Remember when then Federal Reserve Board Chair Ben Bernanke assured the public that the problems in the financial system will be restricted to the subprime market? This one ranks, along with some comments from and about Alan Greenspan, as one of the worst economic predictions of all time. In other words, the folks at the Fed really missed it.

This is worth remembering because it seems that the Fed is trying to get the excuse making going in advance for the next economic crisis. The NYT reported on a Fed conference where they expressed skepticism as to whether they could stop the next crisis.

There are a range of views presented, not all of them silly. (Using interest rates as the primary tool against bubbles is not a good strategy.) However the idea that the Fed is helpless against bubbles looks like some serious lowering of expectations.
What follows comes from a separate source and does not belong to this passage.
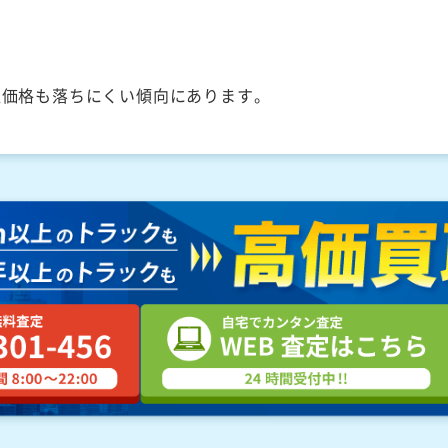
取価格も落ちにくい傾向にあります。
The distortions created by the housing bubble were easy to see by anyone with open eyes. Residential construction as a share of GDP was hitting record levels even as demographics would have suggested the opposite. (Baby boomers were retiring or at least downsizing.) Consumption was hitting record highs as a share of disposable income, driven by housing bubble wealth. House prices had surged by 70 percent above inflation, after tracking the overall inflation rate for the prior century. And the bad loans were there en masse for anyone who cared to notice.

The Fed has a variety of tools but the most simple one is simply talking about a bubble. The financial markets will not ignore information (not a mumbled “irrational exuberance”) from the Fed as they showed in response to Fed Chair Janet Yellen’s comments about bubbles in the social media and biotech sectors.

There is no reason that the Fed should not have been issuing clear warnings (i.e. massive quantities of research) documenting the bubble from 2002 onward. The only cost to the Fed is a few researchers time, the potential savings are in the trillions. That seems a no-brainer. The Fed should have also been using its regulatory power to curb the issuance and sale of bad mortgages, but information is a good place to start.

Also, it is not plausible for an organization that argues an inflation target is important to say that information from the Fed has no impact on markets. It obviously believes otherwise.